DATA IN THIS EXERCISE below:

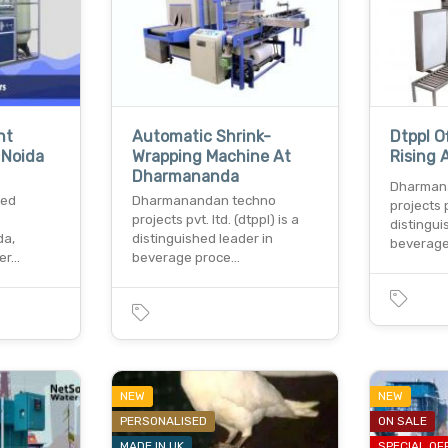
nt
Automatic Shrink-
Dtppl Of
 Noida
Wrapping Machine At
Rising 
Dharmananda
Dharman
ted
Dharmanandan techno
projects p
projects pvt. ltd. (dtppl) is a
distingui
da,
distinguished leader in
beverage
ter…
beverage proce…
NEW
NEW
PERSONALISED
ON SALE
MADE IN UK
SPECIAL OF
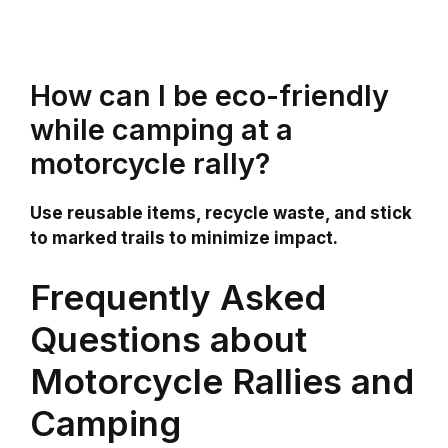
How can I be eco-friendly
while camping at a
motorcycle rally?
Use reusable items, recycle waste, and stick
to marked trails to minimize impact.
Frequently Asked
Questions about
Motorcycle Rallies and
Camping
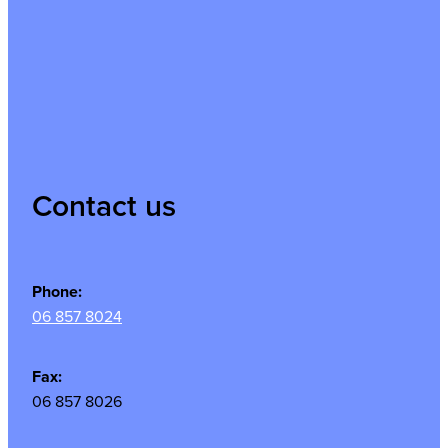
Contact us
Phone:
06 857 8024
Fax:
06 857 8026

End of DATA IN THIS EXERCISE.

* **INSTRUCTIONS TO FOLLOW**
Your answer should consist of copies of the lines above that include the string "projects".

* **FINISHED TASK**
projects p
projects pvt. ltd. (dtppl) is a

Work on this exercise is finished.